◆ What is being asked ◆
Scan the records for the word "Automatisk". Return each line where it is found.

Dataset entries
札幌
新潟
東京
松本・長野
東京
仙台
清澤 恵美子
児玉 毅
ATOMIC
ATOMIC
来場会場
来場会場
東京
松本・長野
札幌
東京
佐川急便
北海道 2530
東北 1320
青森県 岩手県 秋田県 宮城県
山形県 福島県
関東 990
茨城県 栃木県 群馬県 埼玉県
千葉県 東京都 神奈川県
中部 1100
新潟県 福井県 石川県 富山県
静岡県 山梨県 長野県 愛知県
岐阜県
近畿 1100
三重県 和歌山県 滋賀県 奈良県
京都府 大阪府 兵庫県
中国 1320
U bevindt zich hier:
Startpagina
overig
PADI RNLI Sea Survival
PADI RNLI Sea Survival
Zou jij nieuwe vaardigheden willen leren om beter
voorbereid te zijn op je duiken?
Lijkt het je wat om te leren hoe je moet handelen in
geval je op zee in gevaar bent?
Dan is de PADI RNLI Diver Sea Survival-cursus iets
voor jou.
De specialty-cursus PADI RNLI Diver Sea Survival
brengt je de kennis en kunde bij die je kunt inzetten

---

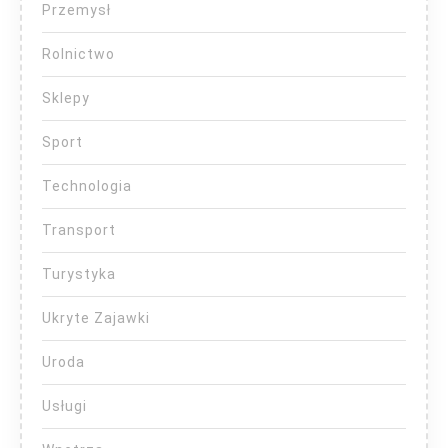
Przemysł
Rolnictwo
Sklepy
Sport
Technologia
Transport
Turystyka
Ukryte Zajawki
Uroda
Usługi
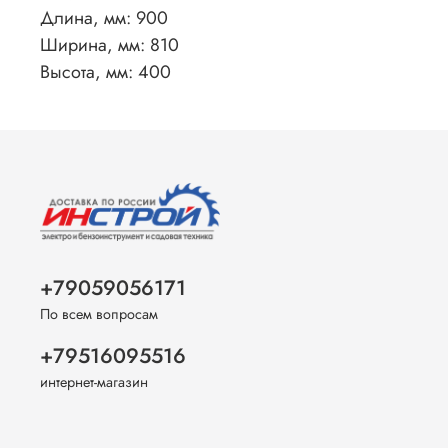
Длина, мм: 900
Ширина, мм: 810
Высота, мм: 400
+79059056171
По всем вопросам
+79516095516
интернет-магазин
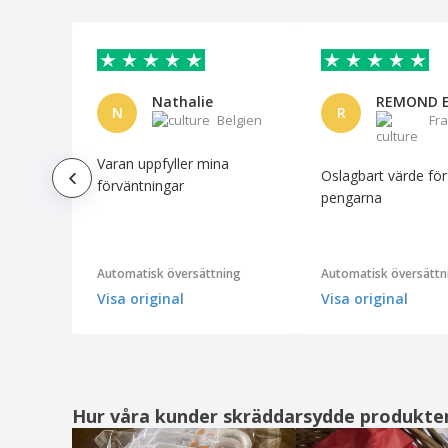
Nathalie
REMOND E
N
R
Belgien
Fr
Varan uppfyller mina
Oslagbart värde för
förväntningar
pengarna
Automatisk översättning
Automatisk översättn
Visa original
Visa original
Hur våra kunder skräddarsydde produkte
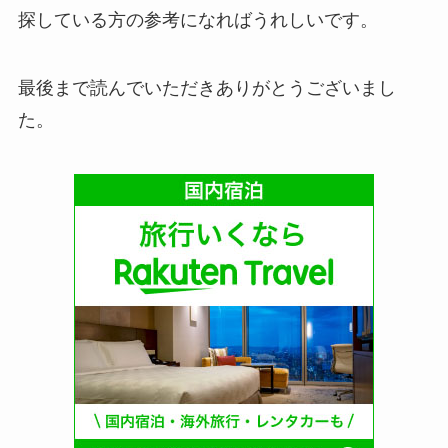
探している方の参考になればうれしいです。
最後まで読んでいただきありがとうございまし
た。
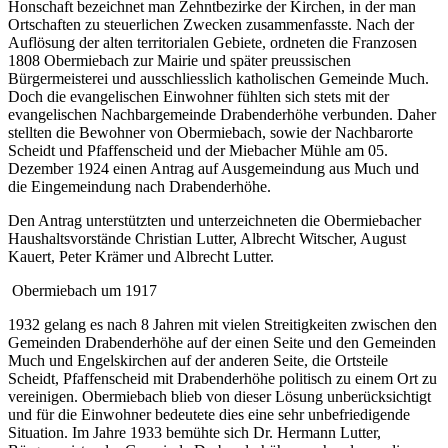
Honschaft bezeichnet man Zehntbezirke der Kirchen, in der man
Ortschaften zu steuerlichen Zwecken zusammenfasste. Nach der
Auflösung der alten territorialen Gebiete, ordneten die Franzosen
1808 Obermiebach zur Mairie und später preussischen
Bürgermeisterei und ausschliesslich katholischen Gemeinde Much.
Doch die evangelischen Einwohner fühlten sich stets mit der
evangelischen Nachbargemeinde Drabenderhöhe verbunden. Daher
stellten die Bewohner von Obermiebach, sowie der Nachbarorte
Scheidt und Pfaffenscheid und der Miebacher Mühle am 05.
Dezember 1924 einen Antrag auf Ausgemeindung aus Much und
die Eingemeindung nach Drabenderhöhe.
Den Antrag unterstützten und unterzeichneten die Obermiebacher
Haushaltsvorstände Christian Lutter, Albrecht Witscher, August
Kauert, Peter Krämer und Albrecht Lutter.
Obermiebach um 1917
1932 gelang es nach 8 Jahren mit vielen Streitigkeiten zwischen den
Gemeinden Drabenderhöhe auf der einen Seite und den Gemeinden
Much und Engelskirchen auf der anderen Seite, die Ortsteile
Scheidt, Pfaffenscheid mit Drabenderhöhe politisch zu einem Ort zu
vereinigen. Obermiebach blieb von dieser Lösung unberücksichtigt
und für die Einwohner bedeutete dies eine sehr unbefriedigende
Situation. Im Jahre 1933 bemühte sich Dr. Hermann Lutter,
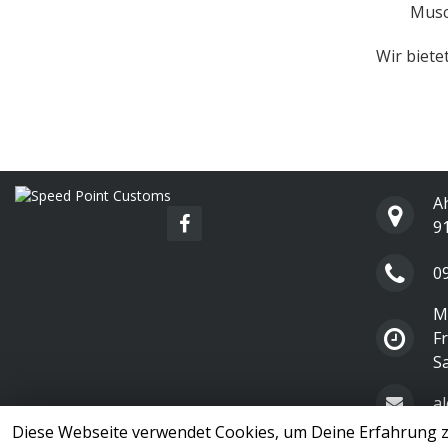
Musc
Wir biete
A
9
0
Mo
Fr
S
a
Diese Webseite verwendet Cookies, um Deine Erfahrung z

◆ Finished exercise ◆
Automatisk översättning
Automatisk översättn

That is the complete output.